+++ GIVEN DATA

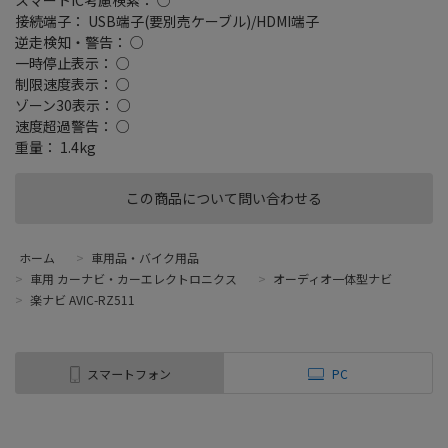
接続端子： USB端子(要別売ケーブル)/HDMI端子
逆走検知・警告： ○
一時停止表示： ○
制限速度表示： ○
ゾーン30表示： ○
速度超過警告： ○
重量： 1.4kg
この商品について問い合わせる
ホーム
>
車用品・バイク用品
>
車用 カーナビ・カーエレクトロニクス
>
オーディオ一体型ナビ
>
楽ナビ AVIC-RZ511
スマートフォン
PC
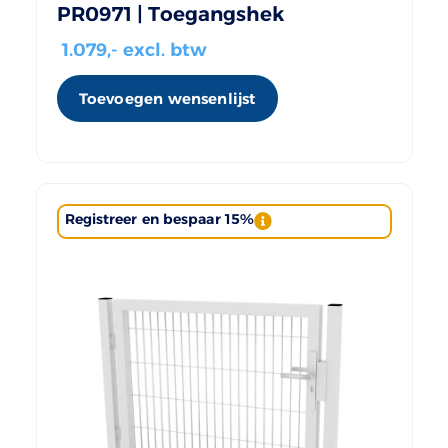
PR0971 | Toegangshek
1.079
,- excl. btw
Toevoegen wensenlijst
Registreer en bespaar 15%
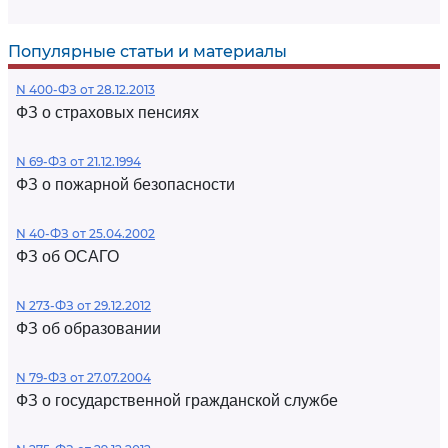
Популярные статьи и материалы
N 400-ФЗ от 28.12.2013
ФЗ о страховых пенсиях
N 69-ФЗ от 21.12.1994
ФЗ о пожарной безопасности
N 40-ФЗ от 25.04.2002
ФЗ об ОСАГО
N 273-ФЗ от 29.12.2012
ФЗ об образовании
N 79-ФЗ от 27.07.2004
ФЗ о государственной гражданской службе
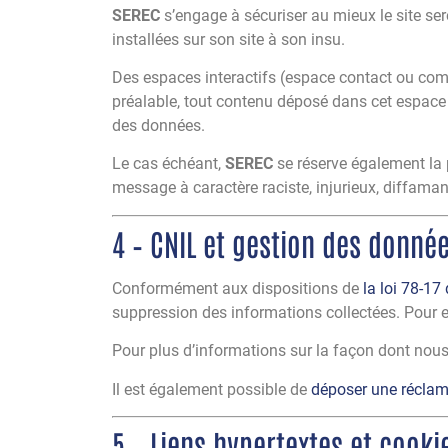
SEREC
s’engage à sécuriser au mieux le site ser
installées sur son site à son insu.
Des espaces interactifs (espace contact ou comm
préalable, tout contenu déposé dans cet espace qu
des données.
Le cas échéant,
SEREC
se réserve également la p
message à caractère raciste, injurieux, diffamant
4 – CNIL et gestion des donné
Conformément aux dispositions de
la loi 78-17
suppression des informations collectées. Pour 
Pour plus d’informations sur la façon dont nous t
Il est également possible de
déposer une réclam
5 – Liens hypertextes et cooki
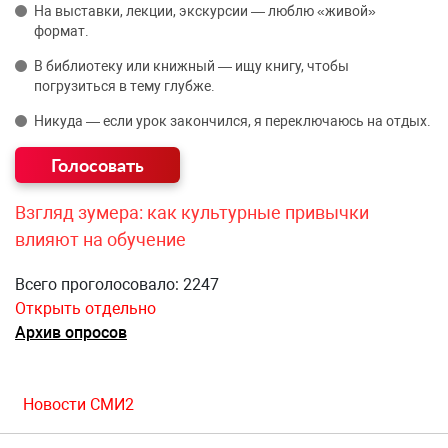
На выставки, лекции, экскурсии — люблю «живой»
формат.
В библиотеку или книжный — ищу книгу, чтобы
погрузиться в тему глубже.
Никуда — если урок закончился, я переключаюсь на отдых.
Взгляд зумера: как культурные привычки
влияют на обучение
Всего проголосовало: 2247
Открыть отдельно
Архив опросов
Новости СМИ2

++++++

**EXERCISE PROMPT:**
Above are the records; copy exactly the lines from the one with "N 273-ФЗ от 29.12.2012" through the one with "влияют на обучение", including both, and nothing more. Leave out pictures.

**RESPONSE FOR THIS EXERCISE:**
N 273-ФЗ от 29.12.2012
ФЗ об образовании
N 79-ФЗ от 27.07.2004
ФЗ о государственной гражданской службе
SEREC
s’engage à sécuriser au mieux le site ser
installées sur son site à son insu.
Des espaces interactifs (espace contact ou comm
préalable, tout contenu déposé dans cet espace qu
des données.
Le cas échéant,
SEREC
se réserve également la p
message à caractère raciste, injurieux, diffamant
4 – CNIL et gestion des donné
Conformément aux dispositions de
la loi 78-17
suppression des informations collectées. Pour 
Pour plus d’informations sur la façon dont nous t
Il est également possible de
déposer une réclam
5 – Liens hypertextes et cooki
На выставки, лекции, экскурсии — люблю «живой»
формат.
В библиотеку или книжный — ищу книгу, чтобы
погрузиться в тему глубже.
Никуда — если урок закончился, я переключаюсь на отдых.
Взгляд зумера: как культурные привычки
влияют на обучение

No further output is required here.